(Stored data entries)
◇ ◇ ◇ ◇
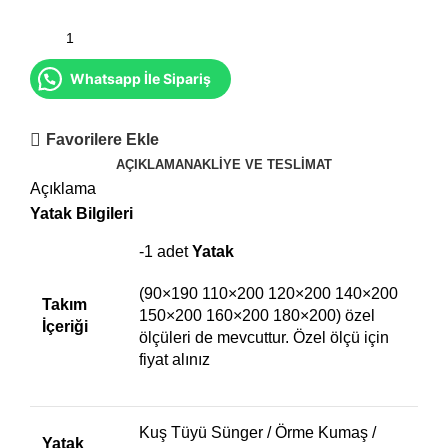
Whatsapp İle Sipariş
Favorilere Ekle
AÇIKLAMA
NAKLIYE VE TESLIMAT
Açıklama
Yatak Bilgileri
-1 adet
Yatak
(90×190 110×200 120×200 140×200
Takım
150×200 160×200 180×200) özel
İçeriği
ölçüleri de mevcuttur. Özel ölçü için
fiyat alınız
Kuş Tüyü Sünger / Örme Kumaş /
Yatak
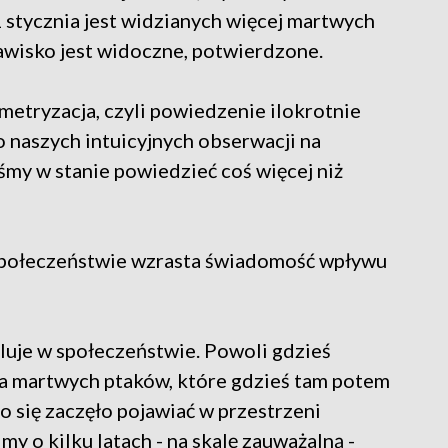
 stycznia jest widzianych więcej martwych
jawisko jest widoczne, potwierdzone.
metryzacja, czyli powiedzenie ilokrotnie
o naszych intuicyjnych obserwacji na
śmy w stanie powiedzieć coś więcej niż
w społeczeństwie wzrasta świadomość wpływu
luje w społeczeństwie. Powoli gdzieś
ęcia martwych ptaków, które gdzieś tam potem
 się zaczęło pojawiać w przestrzeni
y o kilku latach - na skalę zauważalną -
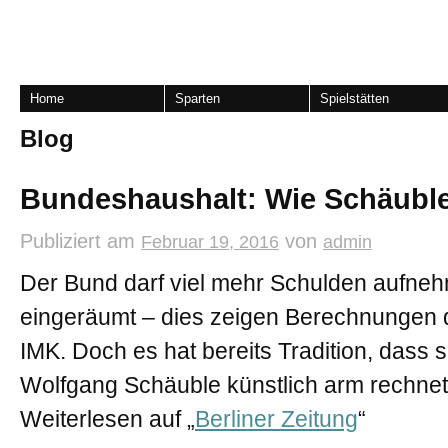
Home
Sparten
Spielstätten
Blog
Bundeshaushalt: Wie Schäuble
Publiziert am
von
Februar 19, 2016
admin
Der Bund darf viel mehr Schulden aufnehme
eingeräumt – dies zeigen Berechnungen d
IMK. Doch es hat bereits Tradition, dass 
Wolfgang Schäuble künstlich arm rechnet
Weiterlesen auf „
Berliner Zeitung
“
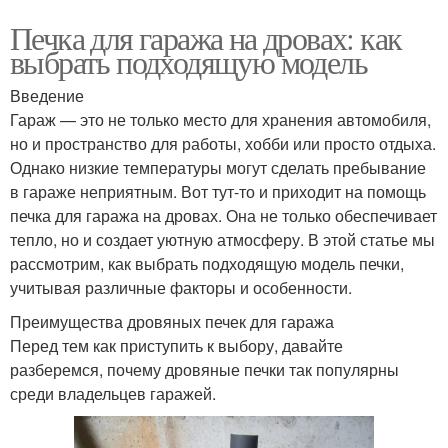
Печка для гаража на дровах: как
выбрать подходящую модель
Введение
Гараж — это не только место для хранения автомобиля,
но и пространство для работы, хобби или просто отдыха.
Однако низкие температуры могут сделать пребывание
в гараже неприятным. Вот тут-то и приходит на помощь
печка для гаража на дровах. Она не только обеспечивает
тепло, но и создает уютную атмосферу. В этой статье мы
рассмотрим, как выбрать подходящую модель печки,
учитывая различные факторы и особенности.
Преимущества дровяных печек для гаража
Перед тем как приступить к выбору, давайте
разберемся, почему дровяные печки так популярны
среди владельцев гаражей.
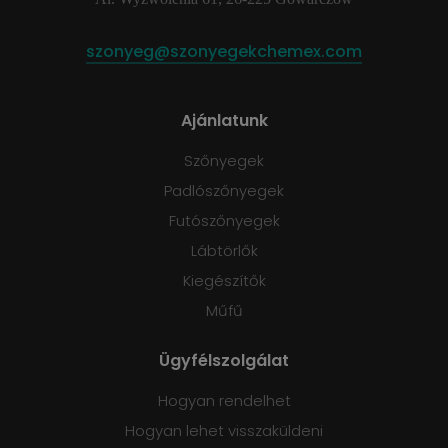
szonyeg@szonyegekchemex.com
Ajánlatunk
Szőnyegek
Padlószőnyegek
Futószőnyegek
Lábtörlők
Kiegészítők
Műfű
Ügyfélszolgálat
Hogyan rendelhet
Hogyan lehet visszaküldeni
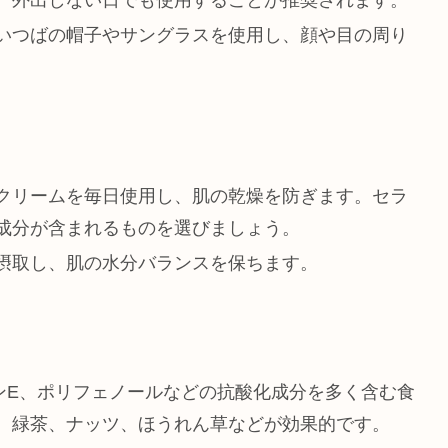
いつばの帽子やサングラスを使用し、顔や目の周り
クリームを毎日使用し、肌の乾燥を防ぎます。セラ
成分が含まれるものを選びましょう。
摂取し、肌の水分バランスを保ちます。
ンE、ポリフェノールなどの抗酸化成分を多く含む食
、緑茶、ナッツ、ほうれん草などが効果的です。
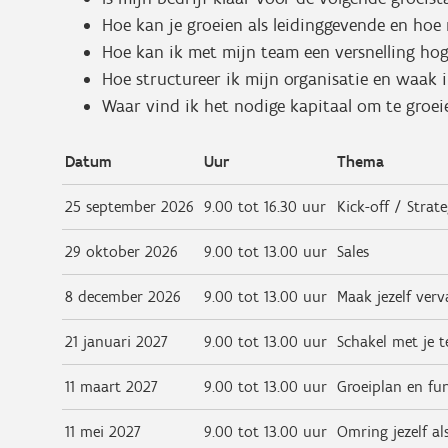
Hoe kan je groeien als leidinggevende en hoe 
Hoe kan ik met mijn team een versnelling hog
Hoe structureer ik mijn organisatie en waak 
Waar vind ik het nodige kapitaal om te groei
Datum
Uur
Thema
25 september 2026
9.00 tot 16.30 uur
Kick-off / Strate
29 oktober 2026
9.00 tot 13.00 uur
Sales
8 december 2026
9.00 tot 13.00 uur
Maak jezelf ver
21 januari 2027
9.00 tot 13.00 uur
Schakel met je 
11 maart 2027
9.00 tot 13.00 uur
Groeiplan en fu
11 mei 2027
9.00 tot 13.00 uur
Omring jezelf a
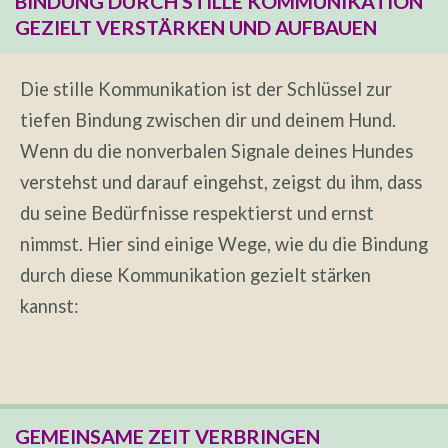
BINDUNG DURCH STILLE KOMMUNIKATION
GEZIELT VERSTÄRKEN UND AUFBAUEN
Die stille Kommunikation ist der Schlüssel zur
tiefen Bindung zwischen dir und deinem Hund.
Wenn du die nonverbalen Signale deines Hundes
verstehst und darauf eingehst, zeigst du ihm, dass
du seine Bedürfnisse respektierst und ernst
nimmst. Hier sind einige Wege, wie du die Bindung
durch diese Kommunikation gezielt stärken
kannst:
GEMEINSAME ZEIT VERBRINGEN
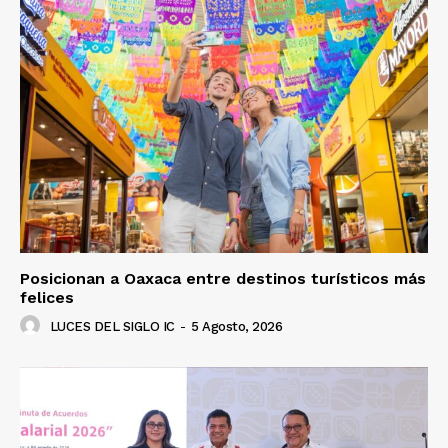
Posicionan a Oaxaca entre destinos turísticos más
felices
LUCES DEL SIGLO IC
-
5 Agosto, 2026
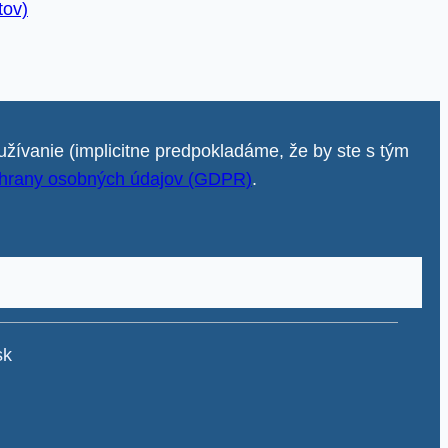
tov)
užívanie (implicitne predpokladáme, že by ste s tým
hrany osobných údajov (GDPR)
.
sk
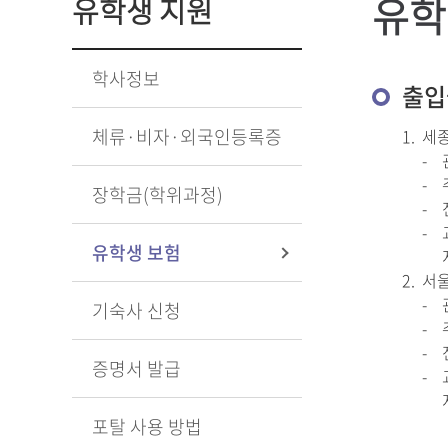
유학
유학생 지원
학사정보
출입
체류·비자·외국인등록증
1.
세
-
-
장학금(학위과정)
-
-
유학생 보험
2.
서울
-
기숙사 신청
-
-
증명서 발급
-
포탈 사용 방법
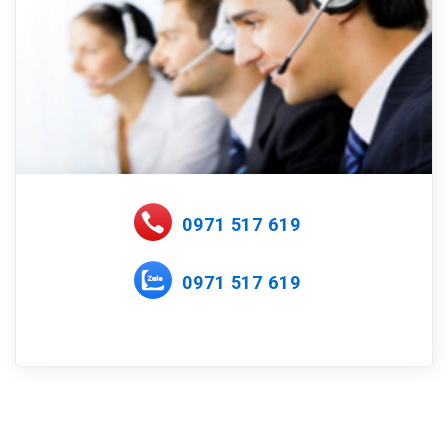
0971 517 619
0971 517 619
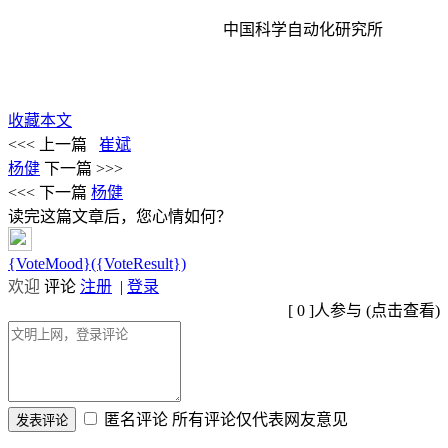
中国科学自动化研究所
收藏本文
<<< 上一篇
崔斌
杨健
下一篇 >>>
<<< 下一篇
杨健
读完这篇文章后，您心情如何？
{VoteMood}({VoteResult})
欢迎
评论
注册
|
登录
[
0
]人参与 (
点击查看
)
匿名评论
所有评论仅代表网友意见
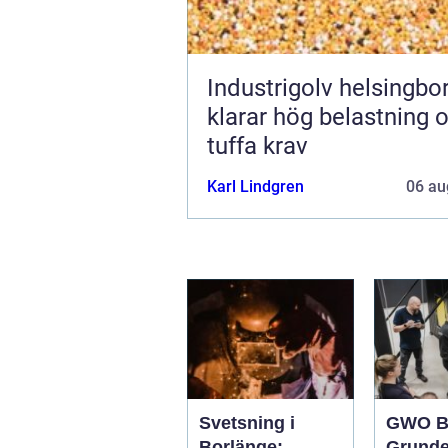
Industrigolv helsingb
klarar hög belastning 
tuffa krav
Karl Lindgren
06 au
Svetsning i
GWO B
Borlänge:
Grunde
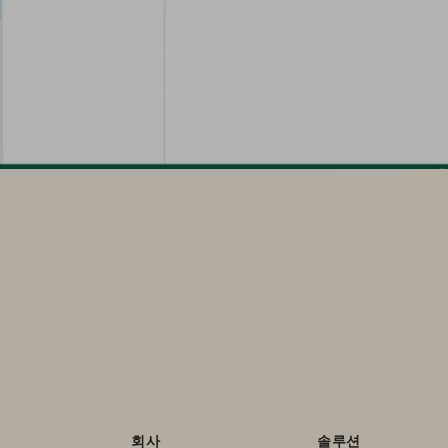
회사
솔루션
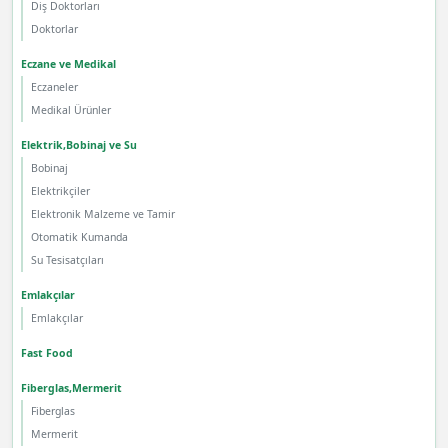
Diş Doktorları
Doktorlar
Eczane ve Medikal
Eczaneler
Medikal Ürünler
Elektrik,Bobinaj ve Su
Bobinaj
Elektrikçiler
Elektronik Malzeme ve Tamir
Otomatik Kumanda
Su Tesisatçıları
Emlakçılar
Emlakçılar
Fast Food
Fiberglas,Mermerit
Fiberglas
Mermerit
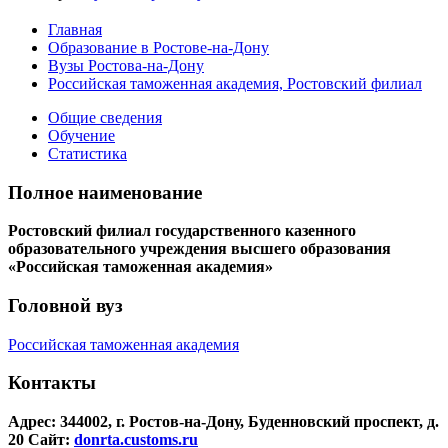
Главная
Образование в Ростове-на-Дону
Вузы Ростова-на-Дону
Российская таможенная академия, Ростовский филиал
Общие сведения
Обучение
Статистика
Полное наименование
Ростовский филиал государственного казенного
образовательного учреждения высшего образования
«Российская таможенная академия»
Головной вуз
Российская таможенная академия
Контакты
Адрес: 344002, г. Ростов-на-Дону, Буденновский проспект, д.
20
Сайт:
donrta.customs.ru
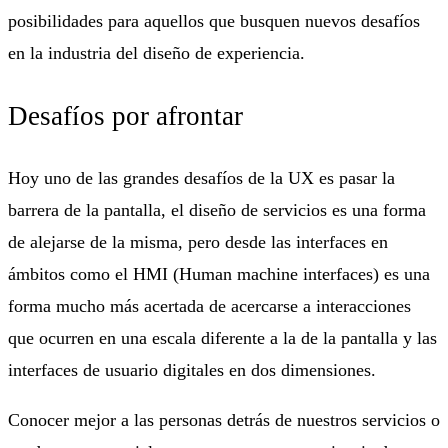
posibilidades para aquellos que busquen nuevos desafíos
en la industria del diseño de experiencia.
Desafíos por afrontar
Hoy uno de las grandes desafíos de la UX es pasar la
barrera de la pantalla, el diseño de servicios es una forma
de alejarse de la misma, pero desde las interfaces en
ámbitos como el HMI (Human machine interfaces) es una
forma mucho más acertada de acercarse a interacciones
que ocurren en una escala diferente a la de la pantalla y las
interfaces de usuario digitales en dos dimensiones.
Conocer mejor a las personas detrás de nuestros servicios o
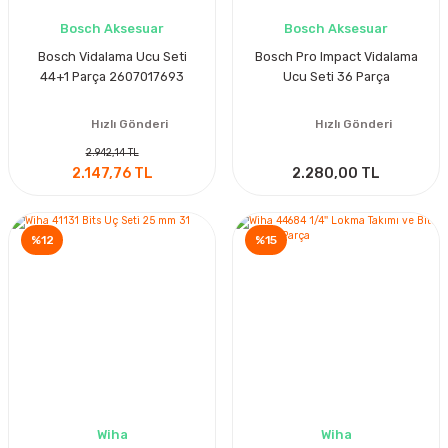
Bosch Aksesuar
Bosch Aksesuar
Bosch Vidalama Ucu Seti
Bosch Pro Impact Vidalama
44+1 Parça 2607017693
Ucu Seti 36 Parça
Hızlı Gönderi
Hızlı Gönderi
2.942,14 TL
2.147,76 TL
2.280,00 TL
%12
%15
Wiha
Wiha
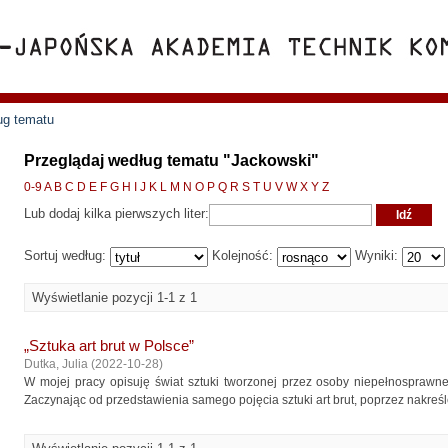
ug tematu
Przeglądaj według tematu "Jackowski"
0-9
A
B
C
D
E
F
G
H
I
J
K
L
M
N
O
P
Q
R
S
T
U
V
W
X
Y
Z
Lub dodaj kilka pierwszych liter:
Sortuj według:
Kolejność:
Wyniki:
Wyświetlanie pozycji 1-1 z 1
„Sztuka art brut w Polsce”
Dutka, Julia
(
2022-10-28
)
W mojej pracy opisuję świat sztuki tworzonej przez osoby niepełnosprawn
Zaczynając od przedstawienia samego pojęcia sztuki art brut, poprzez nakreślen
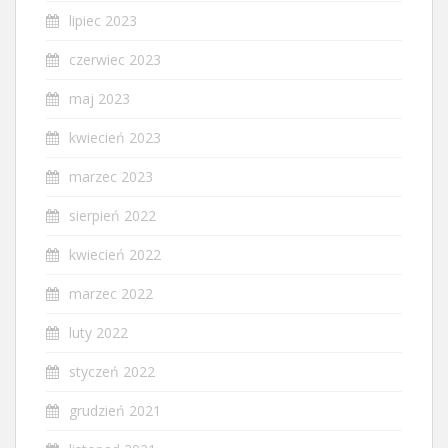
lipiec 2023
czerwiec 2023
maj 2023
kwiecień 2023
marzec 2023
sierpień 2022
kwiecień 2022
marzec 2022
luty 2022
styczeń 2022
grudzień 2021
◇ ◇ ◇ ◇
- REQUIREMENT: Filter the preceding entries down to the lines with "sztuki".

- PROBLEM SOLUTION:
W mojej pracy opisuję świat sztuki tworzonej przez osoby niepełnosprawn
Zaczynając od przedstawienia samego pojęcia sztuki art brut, poprzez nakreślen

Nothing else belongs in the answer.